§ Your objective:
Line by line, copy all of the data exactly.

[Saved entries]
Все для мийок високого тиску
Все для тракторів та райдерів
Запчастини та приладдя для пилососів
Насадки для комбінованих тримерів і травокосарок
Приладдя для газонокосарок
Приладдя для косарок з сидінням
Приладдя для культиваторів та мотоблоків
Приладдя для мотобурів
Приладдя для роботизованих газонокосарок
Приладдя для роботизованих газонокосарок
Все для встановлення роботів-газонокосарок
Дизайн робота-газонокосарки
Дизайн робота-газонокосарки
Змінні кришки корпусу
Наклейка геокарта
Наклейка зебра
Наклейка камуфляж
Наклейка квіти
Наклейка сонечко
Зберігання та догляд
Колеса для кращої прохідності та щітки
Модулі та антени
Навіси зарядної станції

§ Written response:
Все для мийок високого тиску
Все для тракторів та райдерів
Запчастини та приладдя для пилососів
Насадки для комбінованих тримерів і травокосарок
Приладдя для газонокосарок
Приладдя для косарок з сидінням
Приладдя для культиваторів та мотоблоків
Приладдя для мотобурів
Приладдя для роботизованих газонокосарок
Приладдя для роботизованих газонокосарок
Все для встановлення роботів-газонокосарок
Дизайн робота-газонокосарки
Дизайн робота-газонокосарки
Змінні кришки корпусу
Наклейка геокарта
Наклейка зебра
Наклейка камуфляж
Наклейка квіти
Наклейка сонечко
Зберігання та догляд
Колеса для кращої прохідності та щітки
Модулі та антени
Навіси зарядної станції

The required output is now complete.